The concern with vaccine hesitancy has been laid primarily at the feet of African American and Latinx communities in the United States. Study after study appears to show that more Black and Brown people, out of proportion to their numbers in the population, are getting sick and dying from COVID-19 compared with whites, yet resisting the vaccinations because of mistrust . Rather than a nuanced analysis for this mistrust of conventional medical care, however, we routinely hear a litany of historical explanations. In Black communities, a holy trinity of medical horror stories are trotted out: Dr. J. Marion Sims’ use of slave women for gynecological experimentation, the 40-year study in Tuskegee of “untreated syphilis in the Male Negro,” or the taking of Henrietta Lacks’ cervical cancer cells to begin the first reproducible cell lines. In the Latinx communities, the explanations focus more on requirements to present government-issued identification, mistrust of government sponsorships given the histories of forced sterilizations and experimentation on Black and Brown bodies, and reliance on herbal remedies [4, 5].
Against this backdrop, many of the news stories on the refusal to wear masks or socially distance tie such actions to political conservatives, libertarians, or some form of toxic masculinity. Yet it is not just white people who get their news from rightwing media outlets, social media, and word of mouth that spread fears of vaccine consequences, or a sense that the government is using the vaccine to harm people, or will implant things to track individuals. Such disinformation and fears have spread through Latinx communities as well . All of these historical and conspiratorial factors matter of course, but in ways not frequently acknowledged. When people of color refer to such historical claims it is often as a way to say that structural racism is real, or I, my family, or community have been subjected to this kind of racist treatment, but when it comes to health care I will explain this experience in historical terms because it sounds less crazy . When mass incarceration, unlawful police actions, and unwarranted immigration raids shape a community’s experience, why should they trust the government? In turn, conspiracy theories have always been fundamental to American politics, infiltrate medical beliefs, and affect health behaviors . The news media’s focus on mistrust or seemingly ridiculous conspiracies, however, ignores the racist structures that shape economic, political, and social realities that lead to health disparities.

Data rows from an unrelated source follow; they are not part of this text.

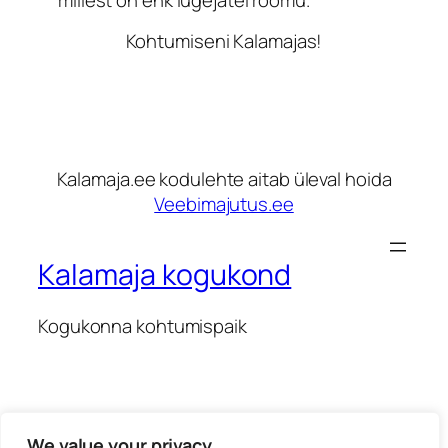
millest on ehk lugejatel rõõmu.
Kohtumiseni Kalamajas!
Kalamaja.ee kodulehte aitab üleval hoida
Veebimajutus.ee
Kalamaja kogukond
Kogukonna kohtumispaik
We value your privacy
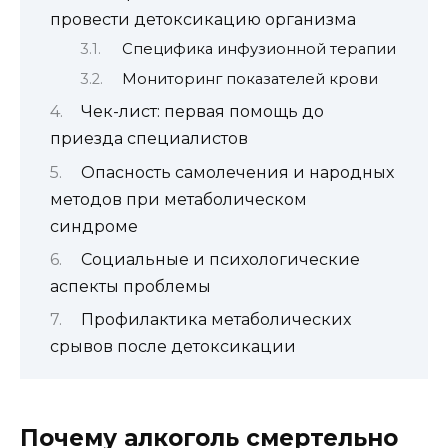
провести детоксикацию организма
Специфика инфузионной терапии
Мониторинг показателей крови
Чек-лист: первая помощь до
приезда специалистов
Опасность самолечения и народных
методов при метаболическом
синдроме
Социальные и психологические
аспекты проблемы
Профилактика метаболических
срывов после детоксикации
Почему алкоголь смертельно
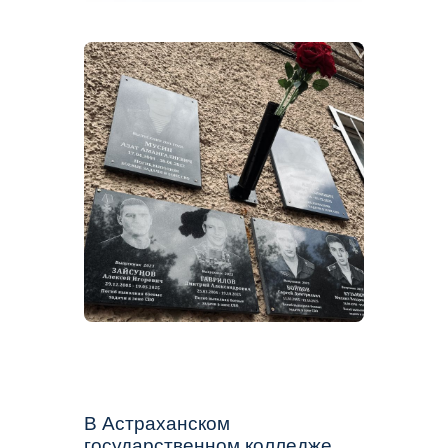
В Астраханском
государственном колледже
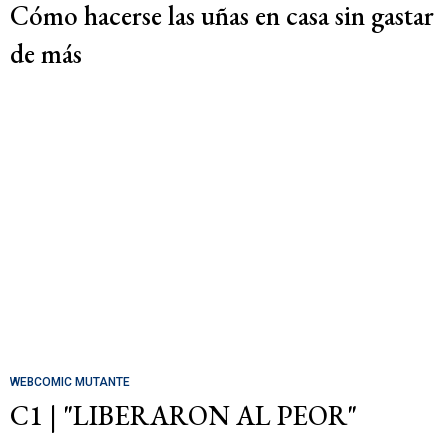
Cómo hacerse las uñas en casa sin gastar
de más
WEBCOMIC MUTANTE
C1 | "LIBERARON AL PEOR"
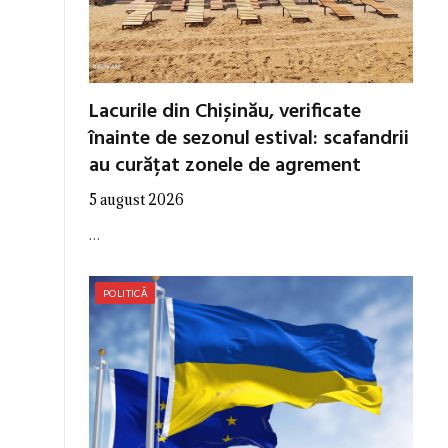
Lacurile din Chișinău, verificate
înainte de sezonul estival: scafandrii
au curățat zonele de agrement
5 august 2026
…
POLITICĂ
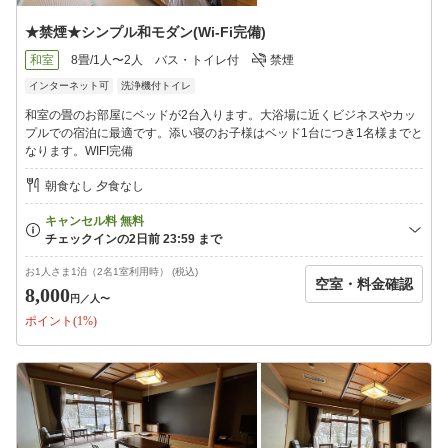
★禁煙★シンプル和モダン(Wi-Fi完備)
和室
8畳/1人〜2人
バス・トイレ付
禁煙
インターネット可
洗浄機付トイレ
和室の畳のお部屋にベッドが2台入ります。大浴場に近くビジネスやカッ
プルでの宿泊に最適です。添い寝のお子様はベッド1台につき1名様までと
なります。WIFI完備
朝食なし 夕食なし
お1人さま1泊（2名1室利用時） (税込)
空室・料金確認
8,000
円
／人〜
ポイント(1%)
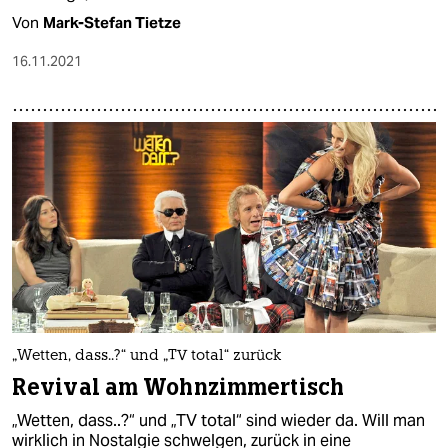
Von
Mark-Stefan Tietze
16.11.2021
„Wetten, dass..?“ und „TV total“ zurück
Revival am Wohnzimmertisch
„Wetten, dass..?“ und „TV total“ sind wieder da. Will man
wirklich in Nostalgie schwelgen, zurück in eine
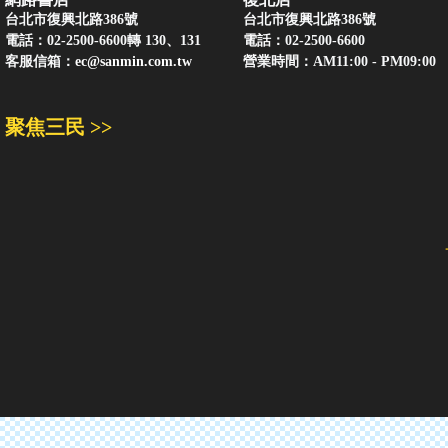
台北市復興北路386號
台北市復興北路386號
電話：02-2500-6600轉 130、131
電話：02-2500-6600
客服信箱：
ec@sanmin.com.tw
營業時間：AM11:00 - PM09:00
聚焦三民 >>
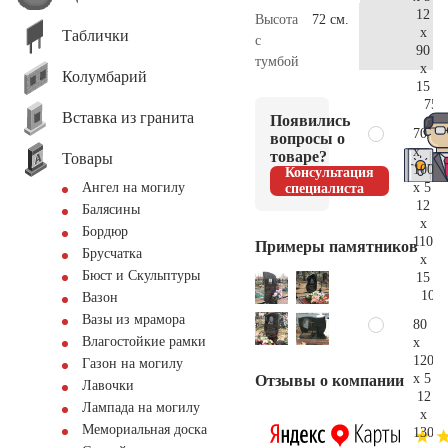
12
Высота
72 см.
x
Таблички
с
90
тумбой
x
Колумбарий
15
75.
Вставка из гранита
Появились
70
вопросы о
x
товаре?
Товары
100
Консультация
x 5
Ангел на могилу
специалиста
12
Балясины
x
Бордюр
110
Примеры памятников
Брусчатка
x
Бюст и Скульптуры
15
101.
Вазон
Вазы из мрамора
80
Влагостойкие рамки
x
120
Газон на могилу
x 5
Отзывы о компании
Лавочки
12
Лампада на могилу
x
Мемориальная доска
130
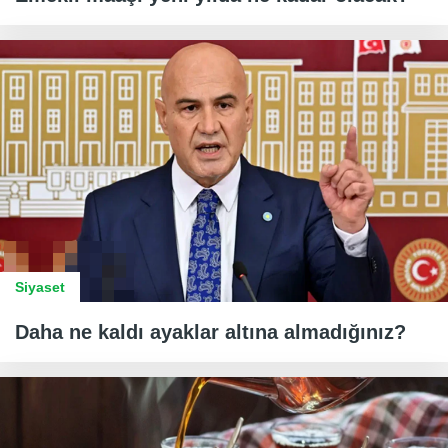
Siyaset
Daha ne kaldı ayaklar altına almadığınız?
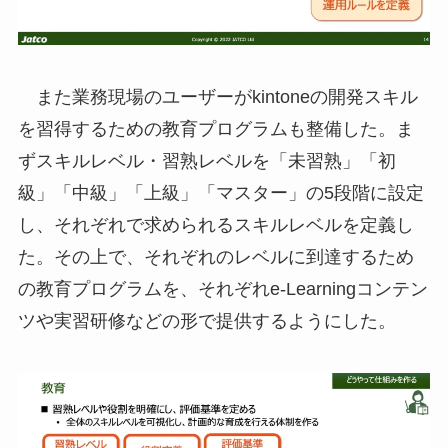
また業務現場のユーザーがkintoneの開発スキル
を習得するための教育プログラムも整備した。ま
ずスキルレベル・習熟レベルを「未習熟」「初
級」「中級」「上級」「マスター」の5段階に設定
し、それぞれで求められるスキルレベルを定義し
た。その上で、それぞれのレベルに到達するため
の教育プログラムを、それぞれe-Learningコンテン
ツや実習研修などの形で提供するようにした。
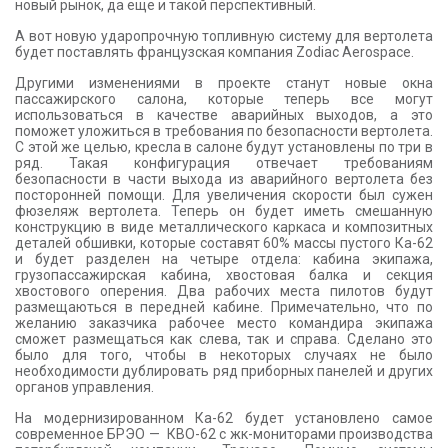
новый рынок, да еще и такой перспективный.
А вот новую ударопрочную топливную систему для вертолета
будет поставлять французская компания Zodiac Aerospace.
Другими изменениями в проекте станут новые окна
пассажирского салона, которые теперь все могут
использоваться в качестве аварийных выходов, а это
поможет уложиться в требования по безопасности вертолета.
С этой же целью, кресла в салоне будут установлены по три в
ряд. Такая конфигурация отвечает требованиям
безопасности в части выхода из аварийного вертолета без
посторонней помощи. Для увеличения скорости был сужен
фюзеляж вертолета. Теперь он будет иметь смешанную
конструкцию в виде металлического каркаса и композитных
деталей обшивки, которые составят 60% массы пустого Ка-62
и будет разделен на четыре отдела: кабина экипажа,
грузопассажирская кабина, хвостовая балка и секция
хвостового оперения. Два рабочих места пилотов будут
размещаються в передней кабине. Примечательно, что по
желанию заказчика рабочее место командира экипажа
сможет размещаться как слева, так и справа. Сделано это
было для того, чтобы в некоторых случаях не было
необходимости дублировать ряд приборных панелей и других
органов управления.
На модернизированном Ка-62 будет установлено самое
современное БРЭО — КВО-62 с жк-мониторами производства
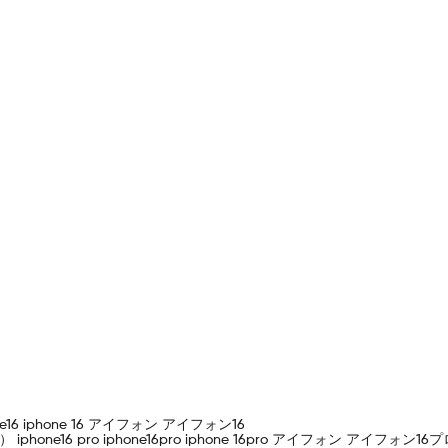
hone16 iphone 16 アイフォン アイフォン16
.1インチ ） iphone16 pro iphone16pro iphone 16pro アイフォン ア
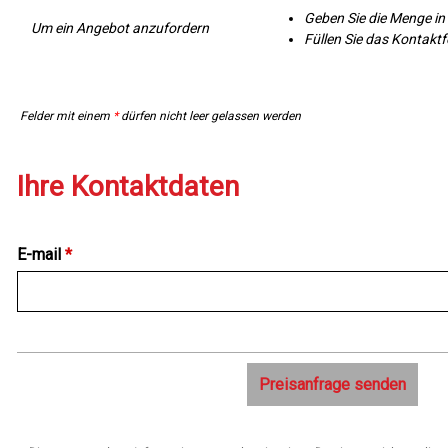
Geben Sie die Menge in 
Um ein Angebot anzufordern
Füllen Sie das Kontakt
Felder mit einem
*
dürfen nicht leer gelassen werden
Ihre Kontaktdaten
E-mail
*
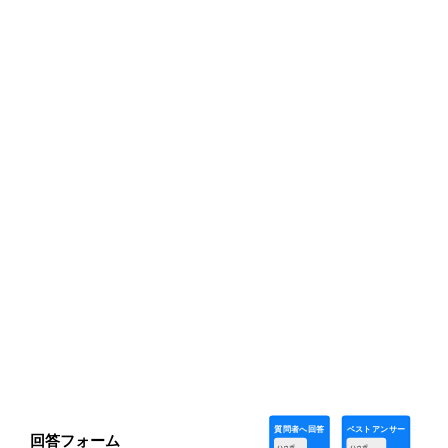
ーカーへ依頼した方が良いです。
質問者へ回答
ベストアンサー
回答フォーム
ハゥポ
ハゥポ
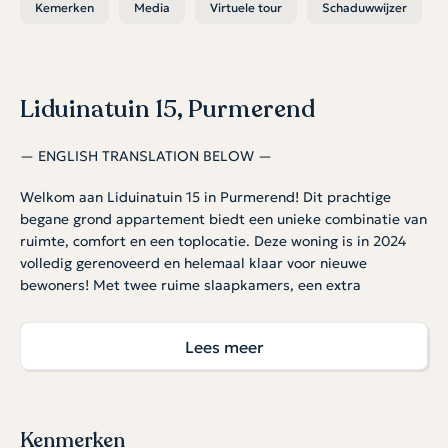
Kemerken
Media
Virtuele tour
Schaduwwijzer
Liduinatuin 15, Purmerend
— ENGLISH TRANSLATION BELOW —
Welkom aan Liduinatuin 15 in Purmerend! Dit prachtige
begane grond appartement biedt een unieke combinatie van
ruimte, comfort en een toplocatie. Deze woning is in 2024
volledig gerenoveerd en helemaal klaar voor nieuwe
bewoners! Met twee ruime slaapkamers, een extra
praktijkruimte die ook omgetoverd kan worden als extra
slaapkamer of hobbyruimte, een heerlijk lichte woonkamer,
Lees meer
een grote inpandige garage én een fijne tuin, is dit de
perfecte woning voor wie luxe en gemak zoekt!
Indeling:
Bij binnenkomst stap je in een ruime hal, die direct een
Kenmerken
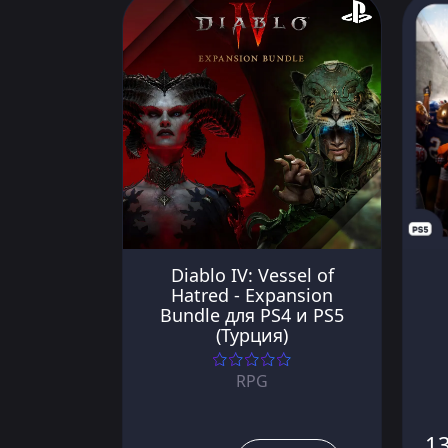
Diablo IV: Vessel of
Hatred - Expansion
Bundle для PS4 и PS5
(Турция)
RPG
13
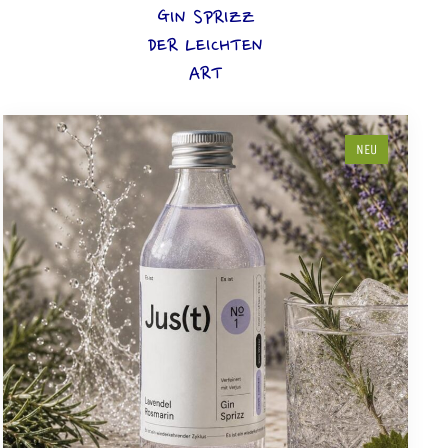
GIN SPRIZZ
DER LEICHTEN
ART
NEU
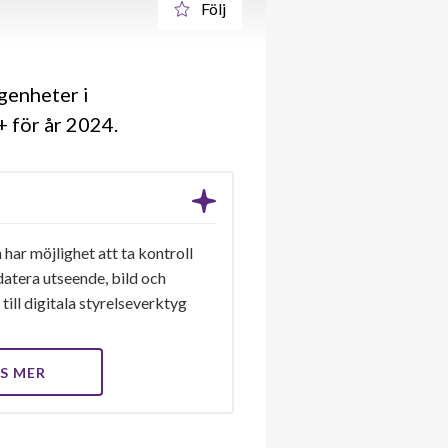
Följ
genheter i
+ för år 2024
har möjlighet att ta kontroll
datera utseende, bild och
till digitala styrelseverktyg
S MER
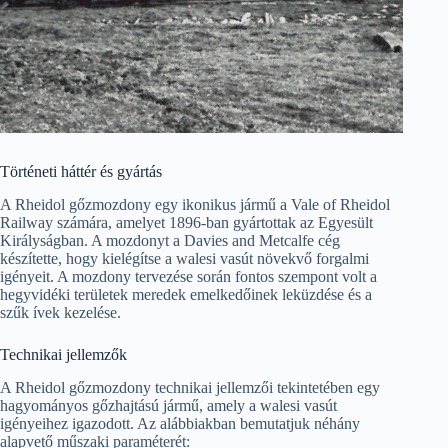
Történeti háttér és gyártás
A Rheidol gőzmozdony egy ikonikus jármű a Vale of Rheidol
Railway számára, amelyet 1896-ban gyártottak az Egyesült
Királyságban. A mozdonyt a Davies and Metcalfe cég
készítette, hogy kielégítse a walesi vasút növekvő forgalmi
igényeit. A mozdony tervezése során fontos szempont volt a
hegyvidéki területek meredek emelkedőinek leküzdése és a
szűk ívek kezelése.
Technikai jellemzők
A Rheidol gőzmozdony technikai jellemzői tekintetében egy
hagyományos gőzhajtású jármű, amely a walesi vasút
igényeihez igazodott. Az alábbiakban bemutatjuk néhány
alapvető műszaki paraméterét:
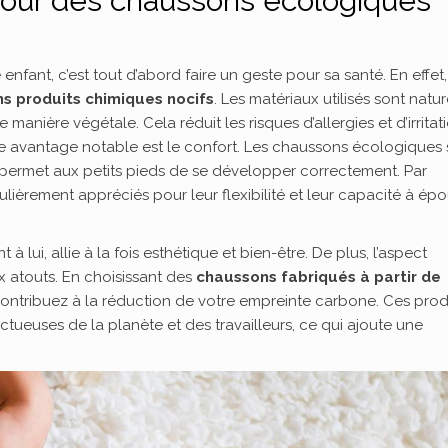
pour des chaussons écologiques
fant, c’est tout d’abord faire un geste pour sa santé. En effet,
ns produits chimiques nocifs
. Les matériaux utilisés sont natur
anière végétale. Cela réduit les risques d’allergies et d’irritat
re avantage notable est le confort. Les chaussons écologiques 
i permet aux petits pieds de se développer correctement. Par
culièrement appréciés pour leur flexibilité et leur capacité à ép
nt à lui, allie à la fois esthétique et bien-être. De plus, l’aspect
 atouts. En choisissant des
chaussons fabriqués à partir de
ontribuez à la réduction de votre empreinte carbone. Ces prod
ueuses de la planète et des travailleurs, ce qui ajoute une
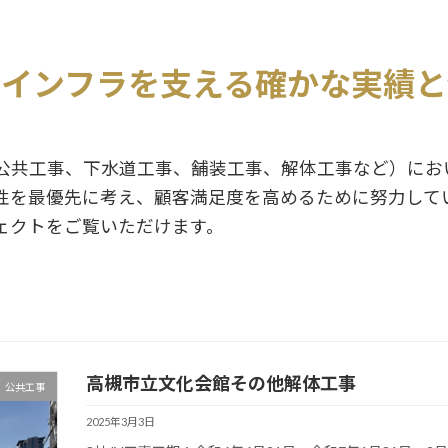
のインフラを支える
確かな実績と
公共工事、下水道工事、舗装工事、解体工事など）にお
性を最優先に考え、顧客満足度を高めるために努力してい
ェクトをご覧いただけます。
高槻市立文化会館その他解体工事
公共工事
2025年3月3日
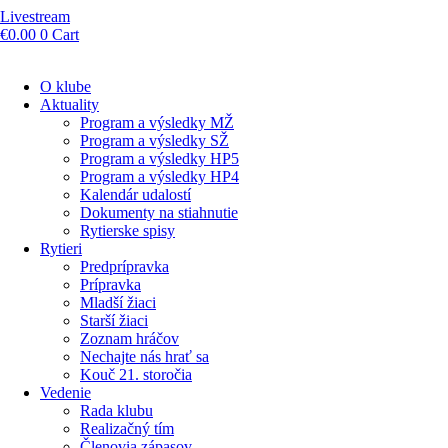
Livestream
€
0.00
0
Cart
O klube
Aktuality
Program a výsledky MŽ
Program a výsledky SŽ
Program a výsledky HP5
Program a výsledky HP4
Kalendár udalostí
Dokumenty na stiahnutie
Rytierske spisy
Rytieri
Predprípravka
Prípravka
Mladší žiaci
Starší žiaci
Zoznam hráčov
Nechajte nás hrať sa
Kouč 21. storočia
Vedenie
Rada klubu
Realizačný tím
Členovia zápasov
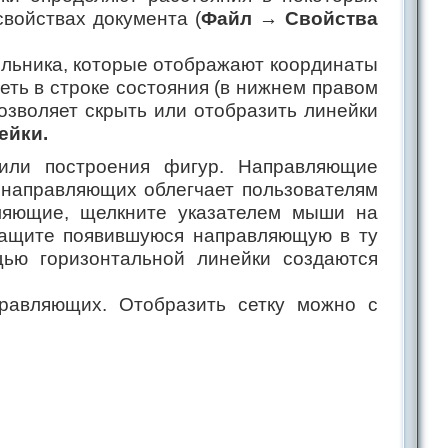
войствах документа (
Файл → Свойства
гольника, которые отображают координаты
еть в строке состояния (в нижнем правом
озволяет скрыть или отобразить линейки
ейки.
 или построения фигур. Направляющие
 направляющих облегчает пользователям
ляющие, щелкните указателем мыши на
етащите появившуюся направляющую в ту
щью горизонтальной линейки создаются
равляющих. Отобразить сетку можно с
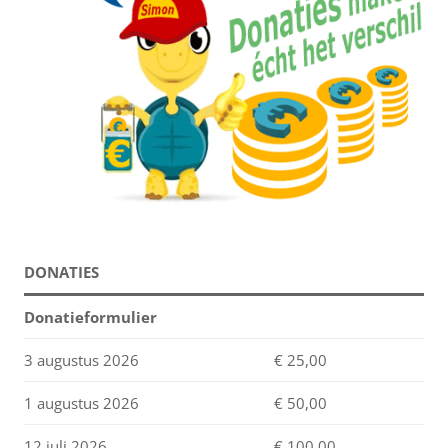
DONATIES
Donatieformulier
3 augustus 2026
€ 25,00
1 augustus 2026
€ 50,00
12 juli 2026
€ 100,00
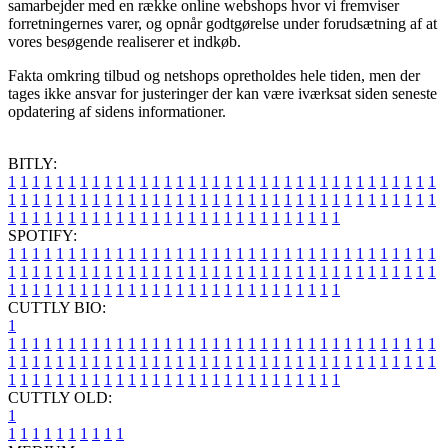
samarbejder med en række online webshops hvor vi fremviser
forretningernes varer, og opnår godtgørelse under forudsætning af at
vores besøgende realiserer et indkøb.
Fakta omkring tilbud og netshops opretholdes hele tiden, men der
tages ikke ansvar for justeringer der kan være iværksat siden seneste
opdatering af sidens informationer.
BITLY:
1
1
1
1
1
1
1
1
1
1
1
1
1
1
1
1
1
1
1
1
1
1
1
1
1
1
1
1
1
1
1
1
1
1
1
1
1
1
1
1
1
1
1
1
1
1
1
1
1
1
1
1
1
1
1
1
1
1
1
1
1
1
1
1
1
1
1
1
1
1
1
1
1
1
1
1
1
1
1
1
1
1
1
1
1
1
1
1
1
1
1
1
1
1
1
1
1
1
1
1
SPOTIFY:
1
1
1
1
1
1
1
1
1
1
1
1
1
1
1
1
1
1
1
1
1
1
1
1
1
1
1
1
1
1
1
1
1
1
1
1
1
1
1
1
1
1
1
1
1
1
1
1
1
1
1
1
1
1
1
1
1
1
1
1
1
1
1
1
1
1
1
1
1
1
1
1
1
1
1
1
1
1
1
1
1
1
1
1
1
1
1
1
1
1
1
1
1
1
1
1
1
1
1
1
CUTTLY BIO:
1
1
1
1
1
1
1
1
1
1
1
1
1
1
1
1
1
1
1
1
1
1
1
1
1
1
1
1
1
1
1
1
1
1
1
1
1
1
1
1
1
1
1
1
1
1
1
1
1
1
1
1
1
1
1
1
1
1
1
1
1
1
1
1
1
1
1
1
1
1
1
1
1
1
1
1
1
1
1
1
1
1
1
1
1
1
1
1
1
1
1
1
1
1
1
1
1
1
1
1
1
CUTTLY OLD:
1
1
1
1
1
1
1
1
1
1
1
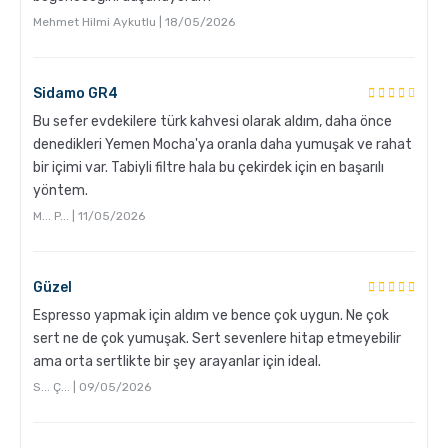
Mehmet Hilmi Aykutlu | 18/05/2026
Grosche Milano Çelik Moka Pot
Sidamo GR4
Bu sefer evdekilere türk kahvesi olarak aldım, daha önce
denedikleri Yemen Mocha'ya oranla daha yumuşak ve rahat
bir içimi var. Tabiyli filtre hala bu çekirdek için en başarılı
yöntem.
M... P... | 11/05/2026
Grosche Bremen Seramik Kahve Öğütücü
Güzel
Espresso yapmak için aldım ve bence çok uygun. Ne çok
sert ne de çok yumuşak. Sert sevenlere hitap etmeyebilir
ama orta sertlikte bir şey arayanlar için ideal.
S... Ç... | 09/05/2026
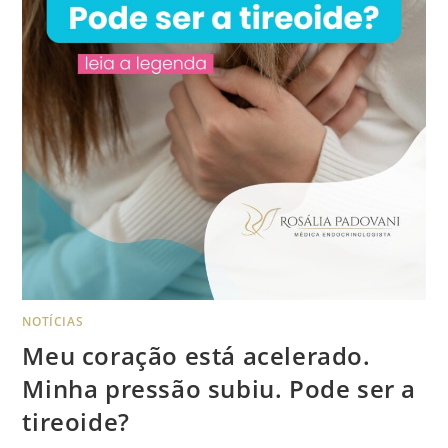
NOTÍCIAS
Meu coração está acelerado.
Minha pressão subiu. Pode ser a
tireoide?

The alarming statistics on who is getting the vaccines, and who is not, should shift our attention away from mere mistrust in communities of color and toward the structures of racism that cause that mistrust. Chicago provides a good example. Aware that equity ought to drive the vaccine roll-out, that city’s health department sought to provide local pharmacies with the vaccines. But that well-intentioned effort did not account for the fact that many of the city’s minority communities are “pharmacy deserts” or are populated not by the big chains but by independent stores that do not have the capacity to vaccinate right now. Similarly, when vaccination signups must be done online, lack of access to decent internet connections or even smartphones make it nearly impossible to do .
While only a long-term perspective and commitment to public health, primary care, and affordable health insurance can change some of the underlying structural problems that shape the pandemic, there is much we can do now: acknowledge that the mistrust is realistic, keep an equity lens in full view as the vaccines are rolled out, consider deploying vaccinators to local churches and independent pharmacies, keep explaining why the vaccine is safe and effective and be transparent if there are problems, make sure that immigration police are kept out of vaccination centers, press for vaccination in the prisons, or better yet decarceration. We may be in a biological battle with the virus, but winning will require more than medical research prowess alone. We must harness social and political tools to dismantle the structural barriers that perpetuate deadly health disparities.